The BBC News at Ten stalwart, 61, shared photos of the team and himself as a younger man in a tweet this afternoon, before the new channel launches on Monday.
The Beeb is merging the two channels, creating a single 24-hour TV channel, as part of measures it said it needs to take to save an extra £285million after then-Culture Secretary Nadine Dorries announced last year that the licence fee would be frozen at £159 for two years.
Edwards wrote: ‘From day one of BBC News 24 onwards with 14 years of BBC News at Five along the way. The news channel team was the best live news team in the business.
‘Thanks to everyone who contributed over the decades. It was a privilege.’
The merger will axe 70 jobs and comes after the corporation announced the end of BBC Four, Radio 4 Extra and CBBC as linear channels.
They are expected to move online to the iPlayer in the next few years as part of the broadcaster’s plans to become ‘digital first’.
The new channel will be broadcast from London during the day and Singapore and Washington DC overnight.
Around 70 BBC staff from across all areas in the UK will lose their jobs as a result of the merger. Around 20 jobs will be created in Washington.
The BBC said the changes will create a streamlined organisation that ‘drives the most value from the licence fee and delivers more for audiences’.
The channel will serve UK and international audiences, featuring flagship programmes built around high-profile journalists, it said.
UK viewers will receive specific content at certain times of the day and a live breaking news team will provide a domestic-only stream for specific news events, the broadcaster added.
Programming on the channel will be refreshed over time, with plans to air at least two new programmes in 2023, including a broadcast from Washington.
There have been a swathe of voluntary redundancies following the merger announcement.
Big names to go include Joanna Gosling, David Eades and Tim Willcox.
Newsreader Gosling became emotional as she signed off on her final broadcast for the corporation on January 26.
The presenter and journalist, who joined the broadcaster 23 years ago in September 1999, was met with applause from inside the studio as she came off air just before 1pm.
She said: ‘Now it is just about time for me to say goodbye for the last time.
‘I am signing off after 23 years at BBC News and before I go there are just a few things I wanted to say. I know this job is personal.

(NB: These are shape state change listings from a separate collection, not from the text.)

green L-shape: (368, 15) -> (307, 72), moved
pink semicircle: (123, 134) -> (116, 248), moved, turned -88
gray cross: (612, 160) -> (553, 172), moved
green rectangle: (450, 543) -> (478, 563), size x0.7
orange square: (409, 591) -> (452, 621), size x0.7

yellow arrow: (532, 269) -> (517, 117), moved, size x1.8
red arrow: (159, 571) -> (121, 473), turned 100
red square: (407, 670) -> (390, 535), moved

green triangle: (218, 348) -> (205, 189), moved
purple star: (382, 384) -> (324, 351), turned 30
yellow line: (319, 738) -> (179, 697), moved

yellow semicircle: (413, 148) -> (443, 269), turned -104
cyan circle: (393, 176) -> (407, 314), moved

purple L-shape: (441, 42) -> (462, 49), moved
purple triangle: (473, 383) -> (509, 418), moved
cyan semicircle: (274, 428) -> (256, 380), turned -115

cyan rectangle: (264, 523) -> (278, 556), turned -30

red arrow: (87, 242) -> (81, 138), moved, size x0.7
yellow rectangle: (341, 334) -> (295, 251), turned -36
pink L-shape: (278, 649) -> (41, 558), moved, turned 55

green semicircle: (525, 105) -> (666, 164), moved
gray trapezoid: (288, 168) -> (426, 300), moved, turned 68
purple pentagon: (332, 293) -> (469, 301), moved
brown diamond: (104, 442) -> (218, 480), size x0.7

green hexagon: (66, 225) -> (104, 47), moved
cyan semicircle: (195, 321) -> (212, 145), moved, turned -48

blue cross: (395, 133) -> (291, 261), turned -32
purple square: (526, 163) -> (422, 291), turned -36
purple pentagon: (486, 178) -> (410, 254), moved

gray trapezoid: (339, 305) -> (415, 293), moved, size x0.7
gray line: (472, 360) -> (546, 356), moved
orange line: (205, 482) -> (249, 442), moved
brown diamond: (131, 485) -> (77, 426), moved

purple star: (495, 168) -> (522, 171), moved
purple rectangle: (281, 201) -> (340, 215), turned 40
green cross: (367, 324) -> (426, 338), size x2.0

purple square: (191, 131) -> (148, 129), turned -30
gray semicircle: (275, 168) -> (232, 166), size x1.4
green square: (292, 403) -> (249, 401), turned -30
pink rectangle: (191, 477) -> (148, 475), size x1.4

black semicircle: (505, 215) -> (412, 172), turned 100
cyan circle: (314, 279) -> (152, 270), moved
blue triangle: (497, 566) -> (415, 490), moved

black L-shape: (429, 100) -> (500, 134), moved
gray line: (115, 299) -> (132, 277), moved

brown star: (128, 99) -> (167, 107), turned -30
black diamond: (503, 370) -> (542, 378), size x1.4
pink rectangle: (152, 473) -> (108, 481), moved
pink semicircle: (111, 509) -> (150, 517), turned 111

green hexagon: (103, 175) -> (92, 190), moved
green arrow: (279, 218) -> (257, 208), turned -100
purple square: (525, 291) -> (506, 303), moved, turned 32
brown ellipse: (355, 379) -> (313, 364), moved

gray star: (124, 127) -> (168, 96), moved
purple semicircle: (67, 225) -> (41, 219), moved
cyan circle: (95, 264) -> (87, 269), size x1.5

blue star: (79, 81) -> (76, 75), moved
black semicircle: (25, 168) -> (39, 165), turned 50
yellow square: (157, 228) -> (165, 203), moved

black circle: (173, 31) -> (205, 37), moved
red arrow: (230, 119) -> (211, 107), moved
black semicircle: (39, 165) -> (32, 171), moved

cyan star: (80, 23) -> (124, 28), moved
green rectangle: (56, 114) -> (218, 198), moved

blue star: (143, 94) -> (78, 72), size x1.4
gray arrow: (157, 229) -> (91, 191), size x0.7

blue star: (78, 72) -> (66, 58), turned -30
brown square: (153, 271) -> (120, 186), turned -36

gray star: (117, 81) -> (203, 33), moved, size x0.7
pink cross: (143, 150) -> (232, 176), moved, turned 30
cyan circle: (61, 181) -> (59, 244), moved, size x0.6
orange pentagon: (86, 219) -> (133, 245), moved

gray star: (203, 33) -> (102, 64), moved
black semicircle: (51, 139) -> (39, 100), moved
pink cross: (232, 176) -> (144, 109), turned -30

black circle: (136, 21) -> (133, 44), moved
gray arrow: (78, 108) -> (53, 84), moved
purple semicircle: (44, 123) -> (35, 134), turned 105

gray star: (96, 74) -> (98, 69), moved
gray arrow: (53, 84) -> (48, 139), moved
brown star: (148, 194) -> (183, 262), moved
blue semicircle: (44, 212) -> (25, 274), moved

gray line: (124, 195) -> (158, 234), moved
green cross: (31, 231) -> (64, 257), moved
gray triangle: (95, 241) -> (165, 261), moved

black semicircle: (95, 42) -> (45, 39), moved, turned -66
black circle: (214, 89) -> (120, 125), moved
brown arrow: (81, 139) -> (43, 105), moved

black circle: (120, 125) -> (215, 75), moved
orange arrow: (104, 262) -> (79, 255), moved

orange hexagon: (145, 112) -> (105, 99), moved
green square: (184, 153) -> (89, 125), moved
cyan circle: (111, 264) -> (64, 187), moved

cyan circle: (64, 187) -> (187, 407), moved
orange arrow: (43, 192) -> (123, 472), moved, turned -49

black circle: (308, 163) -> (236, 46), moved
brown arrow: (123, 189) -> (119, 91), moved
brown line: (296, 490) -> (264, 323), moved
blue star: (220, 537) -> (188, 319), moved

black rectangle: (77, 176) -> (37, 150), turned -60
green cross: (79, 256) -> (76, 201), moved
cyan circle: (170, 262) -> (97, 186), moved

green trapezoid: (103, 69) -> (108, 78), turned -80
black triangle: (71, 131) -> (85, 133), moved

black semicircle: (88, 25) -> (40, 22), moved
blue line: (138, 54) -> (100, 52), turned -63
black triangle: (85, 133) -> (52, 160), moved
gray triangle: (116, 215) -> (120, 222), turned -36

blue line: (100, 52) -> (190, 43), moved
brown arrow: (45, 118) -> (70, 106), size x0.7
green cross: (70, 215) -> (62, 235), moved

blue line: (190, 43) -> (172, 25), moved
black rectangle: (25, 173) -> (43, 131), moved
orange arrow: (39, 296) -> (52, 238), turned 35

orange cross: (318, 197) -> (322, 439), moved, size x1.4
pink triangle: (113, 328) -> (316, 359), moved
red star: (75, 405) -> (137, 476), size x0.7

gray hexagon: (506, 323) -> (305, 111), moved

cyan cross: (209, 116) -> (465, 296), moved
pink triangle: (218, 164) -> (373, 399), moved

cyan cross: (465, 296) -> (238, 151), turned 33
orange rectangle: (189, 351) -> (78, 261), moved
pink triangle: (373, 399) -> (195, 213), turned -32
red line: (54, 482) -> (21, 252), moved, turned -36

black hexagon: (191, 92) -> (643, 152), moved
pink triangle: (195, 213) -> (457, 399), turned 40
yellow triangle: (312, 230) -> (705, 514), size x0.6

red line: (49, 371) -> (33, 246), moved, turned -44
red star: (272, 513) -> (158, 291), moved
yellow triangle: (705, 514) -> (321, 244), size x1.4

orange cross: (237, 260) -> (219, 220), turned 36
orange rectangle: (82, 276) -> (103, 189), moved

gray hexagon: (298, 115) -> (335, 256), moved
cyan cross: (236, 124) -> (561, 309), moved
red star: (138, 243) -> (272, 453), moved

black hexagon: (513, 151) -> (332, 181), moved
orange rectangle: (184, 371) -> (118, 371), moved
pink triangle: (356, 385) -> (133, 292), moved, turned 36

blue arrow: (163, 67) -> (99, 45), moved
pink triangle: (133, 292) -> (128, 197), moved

‘We come directly into your home to tell you what is happening – good, bad, funny, sad.
‘And in doing my work I always consider how you might be responding to the news you are hearing and what you might want to know.
‘But your response to me leaving has been completely unexpected and I have been really touched by the wave of warmth and kindness from you, and I want to say thank you for all of your good wishes. It really has meant a lot to me.’
Gosling also thanked those who had shared their stories with her as well as her colleagues ‘past and present’.
She added: ‘I have learned from you, I have loved working with you and I have valued your support since I started out at 22.
‘I have never failed to be impressed by the talent, skills and dedication of the people around me. We are a team, but it has felt like family.’
‘Lucky me to have had this great job that has never felt like a job. Thank you for having me,’ she concluded.
David Eades has been a BBC presenter since 2003, while Tim Willcox, who gained plaudits for his coverage of the 2010 Copiapó mining accident in Chile, has more than two decades of BBC experience.
A significant number of journalists have left the BBC over the past two years, including top talent such as Emily Maitlis and Jon Sopel in 2022.
Newsnight presenter Maitlis is believed to have receive a bumper pay rise from her salary band of up to £329,999. One source described the deal as an ‘irresistible package’.
Global poached another of the corporation’s top news stars, Andrew Marr, in November 2021.
He quit the BBC after 21 years to front shows on LBC and Classic FM, and is thought to have significantly increased his pay of up to £339,999 in the move.